## YOUR INSTRUCTIONS
For the copy, please give all of the data again exactly and leave the pictures out.

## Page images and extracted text
- Opening Delimiter -

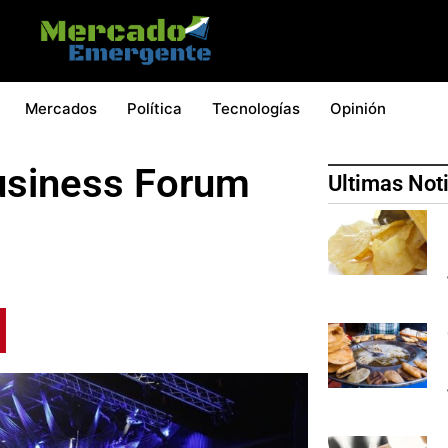
Mercados
Política
Tecnologías
Opinión
usiness Forum
Ultimas Not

- Closing Delimiter -

## REPLY TO THE EXERCISE
Mercados
Política
Tecnologías
Opinión
usiness Forum
Ultimas Not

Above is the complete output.